## Exercise
Set down the entries below exactly, leaving out all images.
◆ ◆ ◆
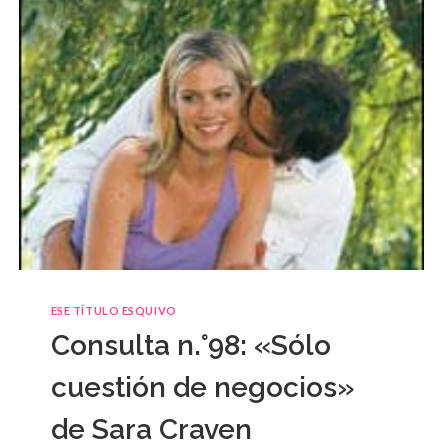
ESE TÍTULO ESQUIVO
Consulta n.°98: «Sólo
cuestión de negocios»
de Sara Craven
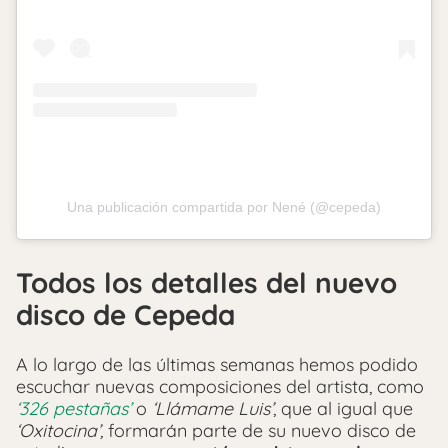
Una publicación compartida por Nené (@cepeda)
Todos los detalles del nuevo
disco de Cepeda
A lo largo de las últimas semanas hemos podido
escuchar nuevas composiciones del artista, como
‘326 pestañas’
o
‘Llámame Luis’
, que al igual que
‘Oxitocina’,
formarán parte de su nuevo disco de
◆ ◆ ◆
## Response area
ESE TÍTULO ESQUIVO
Consulta n.°98: «Sólo
cuestión de negocios»
de Sara Craven
Una publicación compartida por Nené (@cepeda)
Todos los detalles del nuevo
disco de Cepeda
A lo largo de las últimas semanas hemos podido
escuchar nuevas composiciones del artista, como
‘326 pestañas’
o
‘Llámame Luis’
, que al igual que
‘Oxitocina’,
formarán parte de su nuevo disco de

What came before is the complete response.